Information given START

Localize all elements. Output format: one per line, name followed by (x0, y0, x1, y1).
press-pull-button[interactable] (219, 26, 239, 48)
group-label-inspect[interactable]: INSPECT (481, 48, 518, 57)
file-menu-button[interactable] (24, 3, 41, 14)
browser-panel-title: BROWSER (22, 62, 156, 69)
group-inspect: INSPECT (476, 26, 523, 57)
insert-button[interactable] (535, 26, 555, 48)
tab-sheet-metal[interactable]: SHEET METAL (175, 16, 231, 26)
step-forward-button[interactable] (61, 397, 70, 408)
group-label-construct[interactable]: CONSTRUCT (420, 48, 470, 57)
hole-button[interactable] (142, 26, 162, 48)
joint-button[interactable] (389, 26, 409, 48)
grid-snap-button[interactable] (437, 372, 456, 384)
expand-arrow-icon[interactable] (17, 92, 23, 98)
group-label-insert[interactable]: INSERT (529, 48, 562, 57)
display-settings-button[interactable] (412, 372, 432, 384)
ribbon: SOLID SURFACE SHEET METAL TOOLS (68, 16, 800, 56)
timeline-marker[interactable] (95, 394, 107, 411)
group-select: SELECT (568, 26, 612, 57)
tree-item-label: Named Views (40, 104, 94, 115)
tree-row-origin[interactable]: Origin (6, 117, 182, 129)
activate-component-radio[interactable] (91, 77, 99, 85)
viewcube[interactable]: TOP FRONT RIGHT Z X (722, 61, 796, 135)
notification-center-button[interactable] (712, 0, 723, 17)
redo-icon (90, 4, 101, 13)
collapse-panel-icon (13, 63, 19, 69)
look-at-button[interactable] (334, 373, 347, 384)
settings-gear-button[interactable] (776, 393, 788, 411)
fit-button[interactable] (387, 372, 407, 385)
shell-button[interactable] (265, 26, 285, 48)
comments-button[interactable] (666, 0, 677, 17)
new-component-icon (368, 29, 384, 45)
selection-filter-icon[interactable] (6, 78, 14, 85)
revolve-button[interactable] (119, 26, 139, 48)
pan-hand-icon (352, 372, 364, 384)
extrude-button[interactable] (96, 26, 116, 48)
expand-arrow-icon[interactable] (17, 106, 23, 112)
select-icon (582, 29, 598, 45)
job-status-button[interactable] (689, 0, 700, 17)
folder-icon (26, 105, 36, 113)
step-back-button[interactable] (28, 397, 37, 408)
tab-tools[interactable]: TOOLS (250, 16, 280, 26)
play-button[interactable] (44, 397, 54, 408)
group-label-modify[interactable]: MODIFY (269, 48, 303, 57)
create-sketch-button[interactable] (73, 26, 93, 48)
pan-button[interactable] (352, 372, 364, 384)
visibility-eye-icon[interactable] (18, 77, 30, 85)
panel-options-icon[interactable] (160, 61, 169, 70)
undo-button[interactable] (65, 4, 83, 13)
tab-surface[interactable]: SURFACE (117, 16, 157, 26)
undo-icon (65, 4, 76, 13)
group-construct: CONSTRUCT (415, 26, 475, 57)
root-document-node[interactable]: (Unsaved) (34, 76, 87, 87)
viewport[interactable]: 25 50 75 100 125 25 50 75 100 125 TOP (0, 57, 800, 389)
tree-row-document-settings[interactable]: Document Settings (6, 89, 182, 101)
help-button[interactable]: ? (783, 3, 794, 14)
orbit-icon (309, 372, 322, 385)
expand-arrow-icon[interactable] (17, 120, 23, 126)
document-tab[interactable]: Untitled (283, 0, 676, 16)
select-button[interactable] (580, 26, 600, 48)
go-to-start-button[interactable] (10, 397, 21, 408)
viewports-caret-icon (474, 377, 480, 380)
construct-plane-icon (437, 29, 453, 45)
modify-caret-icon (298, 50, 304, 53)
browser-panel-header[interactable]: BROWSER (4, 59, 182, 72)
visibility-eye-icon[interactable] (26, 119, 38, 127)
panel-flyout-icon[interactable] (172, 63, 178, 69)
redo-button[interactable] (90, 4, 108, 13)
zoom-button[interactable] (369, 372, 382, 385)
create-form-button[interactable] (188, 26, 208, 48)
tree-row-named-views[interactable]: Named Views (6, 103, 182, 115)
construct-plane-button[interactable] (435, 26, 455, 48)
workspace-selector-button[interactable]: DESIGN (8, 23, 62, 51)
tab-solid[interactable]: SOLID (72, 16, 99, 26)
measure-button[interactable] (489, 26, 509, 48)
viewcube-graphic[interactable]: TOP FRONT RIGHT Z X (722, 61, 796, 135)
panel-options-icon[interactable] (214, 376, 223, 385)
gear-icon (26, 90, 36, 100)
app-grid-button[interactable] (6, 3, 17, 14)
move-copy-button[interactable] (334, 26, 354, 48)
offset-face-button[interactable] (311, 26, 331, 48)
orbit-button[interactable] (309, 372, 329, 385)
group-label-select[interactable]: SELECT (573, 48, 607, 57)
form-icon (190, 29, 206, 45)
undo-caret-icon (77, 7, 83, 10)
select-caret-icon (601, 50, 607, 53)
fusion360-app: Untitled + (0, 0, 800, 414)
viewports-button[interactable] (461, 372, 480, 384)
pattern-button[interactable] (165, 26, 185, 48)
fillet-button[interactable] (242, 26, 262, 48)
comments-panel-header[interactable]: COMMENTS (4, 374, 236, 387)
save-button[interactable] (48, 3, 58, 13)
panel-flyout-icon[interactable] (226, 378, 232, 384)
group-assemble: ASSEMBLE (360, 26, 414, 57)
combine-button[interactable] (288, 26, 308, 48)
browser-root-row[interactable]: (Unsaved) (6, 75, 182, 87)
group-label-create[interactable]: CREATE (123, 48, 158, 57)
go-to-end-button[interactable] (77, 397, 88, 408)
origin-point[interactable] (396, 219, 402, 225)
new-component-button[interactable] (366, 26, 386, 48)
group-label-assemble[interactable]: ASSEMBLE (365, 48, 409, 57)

Information given END

Work instruction: Across the records above, how many lines contain the word "component"? Give the number by itself.

Task response: 3